Under reinsurance, Medicare subsidizes 80% of total drug spending incurred by Part D enrollees with relatively high drug spending above the catastrophic coverage threshold. In the aggregate, Medicare’s reinsurance payments to Part D plans now account for close to half of total Part D spending (45%), up from 14% in 2006 (increasing from $6 billion in 2006 to $48 billion in 2020) (Figure 8).
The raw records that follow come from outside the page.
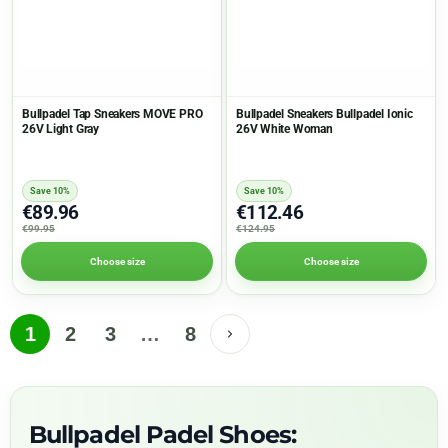
Bullpadel Tap Sneakers MOVE PRO
Bullpadel Sneakers Bullpadel Ionic
26V Light Gray
26V White Woman
Save 10%
Save 10%
€89.96
€112.46
€99.95
€124.95
Choose size
Choose size
1
2
3
…
8
Bullpadel Padel Shoes:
Higher benefit spending above the catastrophic threshold is a result of several factors, including an increase in the number of high-cost drugs, prescription drug price increases, and a change made by the ACA to count the manufacturer discount on the price of brand-name drugs in the coverage gap towards the out-of-pocket threshold for catastrophic coverage; this change has led to more Part D enrollees with spending above the catastrophic threshold over time.
Issues for the Future
The Medicare drug benefit has helped to reduce out-of-pocket drug spending for enrollees, which is especially important to those with modest incomes or very high drug costs. But in the face of rising drug prices, more plans charging coinsurance rather than flat copayments for covered brand-name drugs, and annual increases in the out-of-pocket spending threshold, many Part D enrollees are likely to face higher out-of-pocket costs for their medications.
Policymakers are currently debating several proposals to control drug spending by Medicare and beneficiaries. Several of these proposals address concerns about the lack of a hard cap on out-of-pocket spending for Part D enrollees, the significant increase in Medicare spending for enrollees with high drug costs, prices for many drugs rising faster than the rate of inflation, and the relatively weak financial incentives faced by Part D plan sponsors to control high drug costs. Such proposals include allowing Medicare to negotiate the price of drugs, restructuring the Part D benefit to add a hard cap on out-of-pocket drug spending, requiring manufacturers to pay a rebate to the federal government if their drug prices increase faster than inflation, and shifting more of the responsibility for catastrophic coverage costs to Part D plans and drug manufacturers.
Understanding how well Part D continues to meet the needs of people on Medicare will be informed by ongoing analysis of the Part D plan marketplace, formulary coverage and costs for new and existing medications, and trends in Medicare beneficiaries’ out-of-pocket drug spending.